Like the Single-Column Value Extractor, the purpose of this QOI extractor is still focused on extracting a quantity of interest from a single column, but this extractor also allows you to extract associated values from other columns in the same table. As such, this QOI extractor could also be thought of a “table reducer”, where the only values that remain are related values of interest from specific columns.
Example
Before we get into the controls, let’s illustrate with an example.
-------------------------
Index Column1 Column2
1 100.0 0.0
2 25.0 100.0
3 0.0 50.0
4 75.0 75.0
5 50.0 25.0
Let’s say we are interested in the maximum value from Column2. Simply looking at the table, we can see that the maximum value occurs at index 2. But let’s say that we also want to preserve the fact that the maximum value occurs on index 2. Further, let’s say that we don’t care about Column1 and don’t want it in our output.
So, we would want our final output to look something like this:
Index Column2
2 100.0
The Multi-Column Tuple Extractor allows us to export this as our quantity of interest.
Much of the Multi-Column Tuple Extractor is repeated from the Single-Column Value Extractor. As stated previously, you should fully understand the concepts of the Single-Column Value Extractor before using this one.
Step 4: Capture Additional Columns
This step is where things deviate from the Single-Column Value Extractor. Once we have acquired our column of interest, we should specify the other columns we want to extract as part of our quantity of interest.
To begin, click on the blue plus icon.
A new “column-extraction row” will be added to this area of the dialog, with a button reading “Get column with undefined strategy”. This text appears because we haven’t told it what column we want to extract. Click on the button to define the column extraction strategy.

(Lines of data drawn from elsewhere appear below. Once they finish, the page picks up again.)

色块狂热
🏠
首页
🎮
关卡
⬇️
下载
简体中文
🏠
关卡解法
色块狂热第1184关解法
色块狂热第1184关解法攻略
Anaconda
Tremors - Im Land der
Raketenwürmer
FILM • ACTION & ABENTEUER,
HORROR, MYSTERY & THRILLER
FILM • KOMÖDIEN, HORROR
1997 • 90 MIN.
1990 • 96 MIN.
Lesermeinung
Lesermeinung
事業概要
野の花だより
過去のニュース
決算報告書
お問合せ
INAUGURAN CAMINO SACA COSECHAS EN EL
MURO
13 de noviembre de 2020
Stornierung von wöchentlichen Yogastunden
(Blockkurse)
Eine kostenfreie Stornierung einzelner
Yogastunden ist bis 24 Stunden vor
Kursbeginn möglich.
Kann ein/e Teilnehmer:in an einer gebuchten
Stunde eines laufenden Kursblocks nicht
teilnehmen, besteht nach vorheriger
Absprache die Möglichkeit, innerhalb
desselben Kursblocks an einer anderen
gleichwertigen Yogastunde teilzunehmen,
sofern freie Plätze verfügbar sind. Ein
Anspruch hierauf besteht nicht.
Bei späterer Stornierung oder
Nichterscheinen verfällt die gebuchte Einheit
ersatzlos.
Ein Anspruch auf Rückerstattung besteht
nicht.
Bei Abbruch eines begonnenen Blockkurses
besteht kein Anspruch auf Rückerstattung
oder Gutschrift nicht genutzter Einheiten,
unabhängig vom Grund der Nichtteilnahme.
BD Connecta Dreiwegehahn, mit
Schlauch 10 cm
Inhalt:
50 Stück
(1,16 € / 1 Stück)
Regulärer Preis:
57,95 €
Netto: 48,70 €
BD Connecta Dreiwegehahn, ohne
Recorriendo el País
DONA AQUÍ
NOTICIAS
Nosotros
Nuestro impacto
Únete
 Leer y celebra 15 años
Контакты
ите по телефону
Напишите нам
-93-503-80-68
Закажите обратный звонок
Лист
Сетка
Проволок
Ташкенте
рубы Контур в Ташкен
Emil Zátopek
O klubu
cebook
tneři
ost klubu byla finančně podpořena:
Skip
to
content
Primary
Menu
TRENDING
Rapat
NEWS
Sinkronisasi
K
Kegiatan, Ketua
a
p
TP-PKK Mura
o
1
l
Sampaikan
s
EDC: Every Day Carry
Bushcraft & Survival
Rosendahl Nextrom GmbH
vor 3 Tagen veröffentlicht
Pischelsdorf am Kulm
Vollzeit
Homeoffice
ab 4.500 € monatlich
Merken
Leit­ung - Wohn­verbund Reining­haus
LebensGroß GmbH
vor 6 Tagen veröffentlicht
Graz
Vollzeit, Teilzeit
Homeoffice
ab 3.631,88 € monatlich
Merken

This dialog should remind you of Step 1), where we defined our rule for identifying a single column. The same principles apply here. The only difference is that columns defined in this section cannot define their own rules for extracting individual fields, since they are dependent on the configuration of the primary column.
When we are done, our “Capture Additional Columns” section may look something like this:
This states that we want to extract columns 1 and 2 as our dependent columns. The exact values that we will end up keeping from columns 1 and 2 will be dependent on the value of interest extracted from the main column (which should be a column other than 1 or 2).